-- Work task --
Where does the string "Transparência" occur in the records? Copy each line that holds it.

[[ Recorded information, beginning ]]

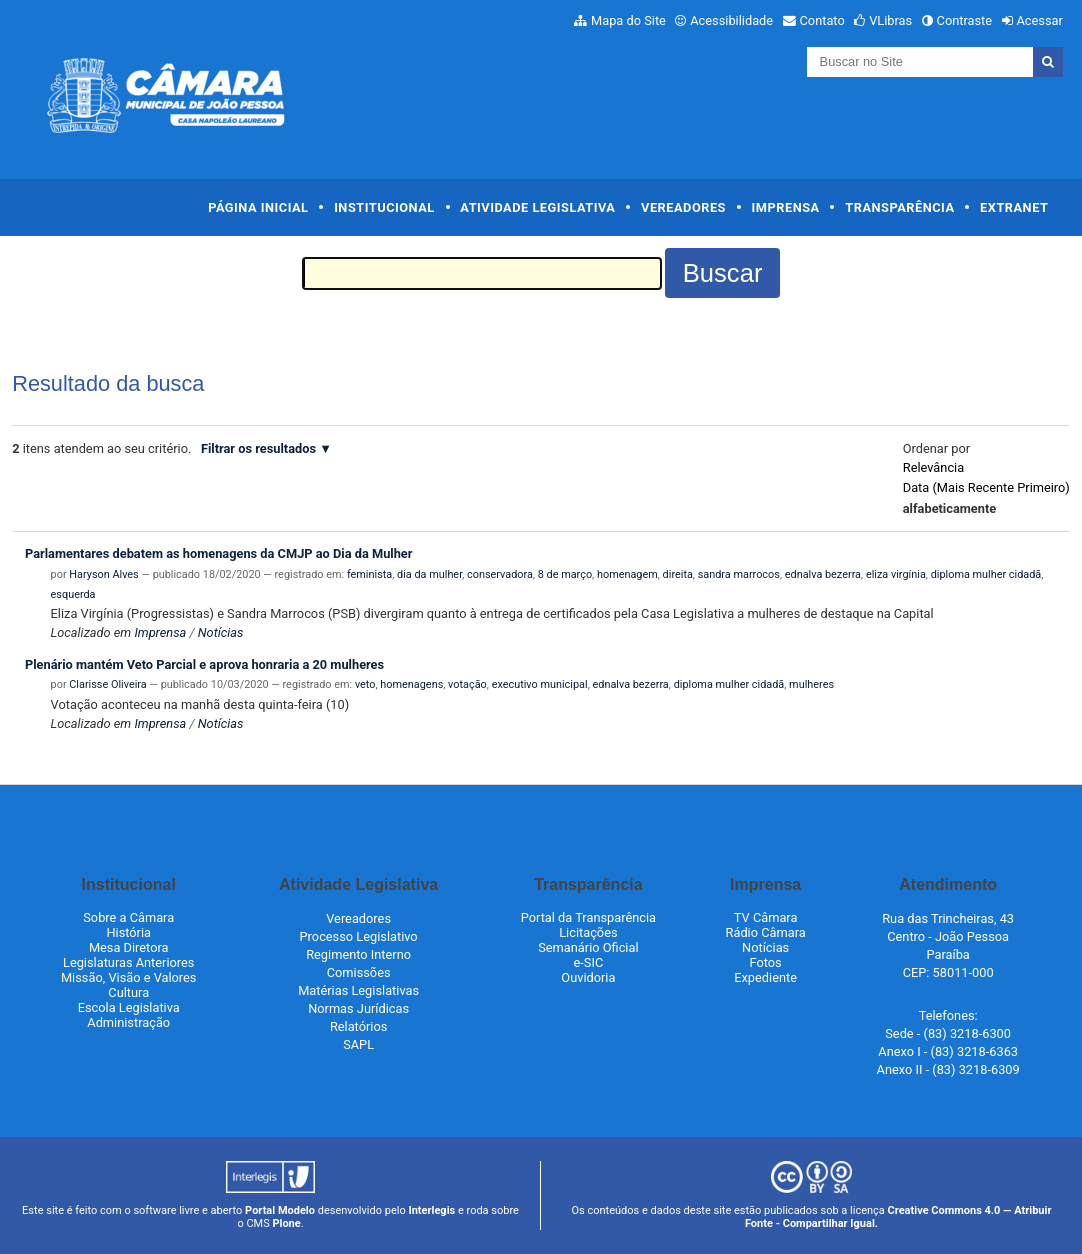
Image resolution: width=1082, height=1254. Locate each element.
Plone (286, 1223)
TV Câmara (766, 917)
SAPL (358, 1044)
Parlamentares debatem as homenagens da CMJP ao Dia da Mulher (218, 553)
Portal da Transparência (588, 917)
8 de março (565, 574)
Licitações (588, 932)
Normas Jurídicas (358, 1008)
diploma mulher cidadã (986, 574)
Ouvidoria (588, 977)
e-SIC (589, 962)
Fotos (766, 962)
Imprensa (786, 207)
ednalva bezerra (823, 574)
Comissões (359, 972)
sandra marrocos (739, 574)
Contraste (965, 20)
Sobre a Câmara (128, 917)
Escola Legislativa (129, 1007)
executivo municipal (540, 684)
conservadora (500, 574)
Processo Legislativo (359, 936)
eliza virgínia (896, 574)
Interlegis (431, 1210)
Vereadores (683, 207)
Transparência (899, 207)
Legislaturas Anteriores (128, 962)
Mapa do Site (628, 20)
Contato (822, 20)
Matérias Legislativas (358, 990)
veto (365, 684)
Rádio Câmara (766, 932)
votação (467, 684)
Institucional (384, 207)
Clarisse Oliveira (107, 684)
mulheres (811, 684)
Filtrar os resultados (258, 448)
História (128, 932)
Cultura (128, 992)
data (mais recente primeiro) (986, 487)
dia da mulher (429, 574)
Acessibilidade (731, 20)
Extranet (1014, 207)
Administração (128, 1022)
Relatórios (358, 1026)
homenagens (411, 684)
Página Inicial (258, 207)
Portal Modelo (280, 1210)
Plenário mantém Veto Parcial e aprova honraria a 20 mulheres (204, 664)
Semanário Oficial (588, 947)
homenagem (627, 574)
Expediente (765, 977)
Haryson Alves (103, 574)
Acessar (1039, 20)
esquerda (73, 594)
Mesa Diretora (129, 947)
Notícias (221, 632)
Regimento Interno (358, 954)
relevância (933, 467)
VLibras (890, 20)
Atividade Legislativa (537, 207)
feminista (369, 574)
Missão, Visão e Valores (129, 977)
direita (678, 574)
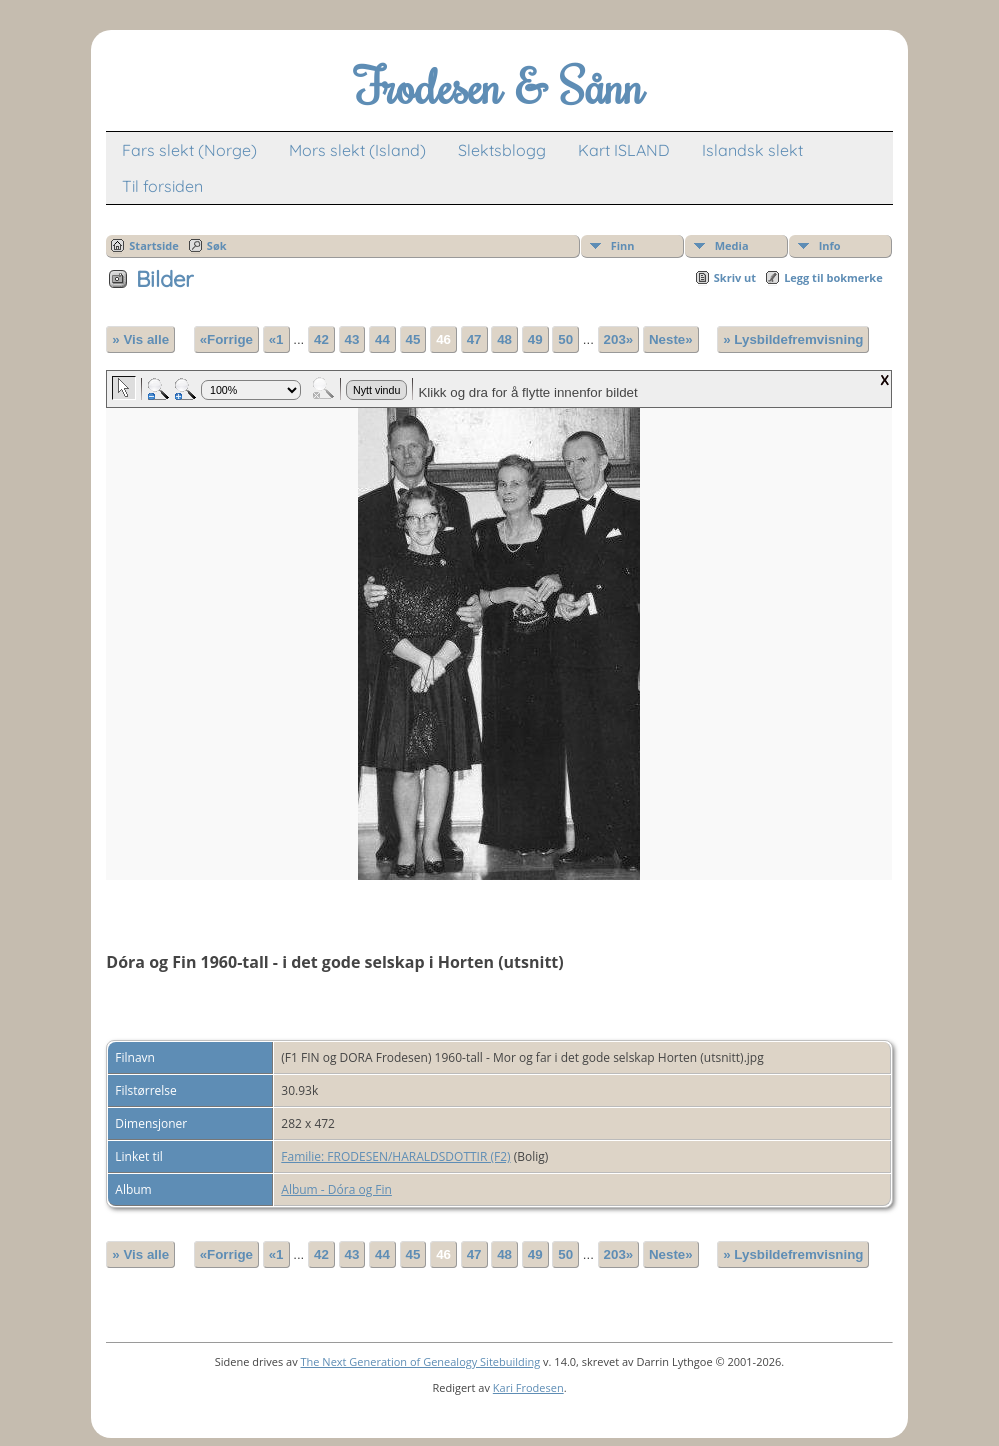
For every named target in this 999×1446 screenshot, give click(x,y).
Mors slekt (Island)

[[ Recorded information, end ]]

-- Answer to this task --
Portal da Transparência (588, 917)
Transparência (899, 207)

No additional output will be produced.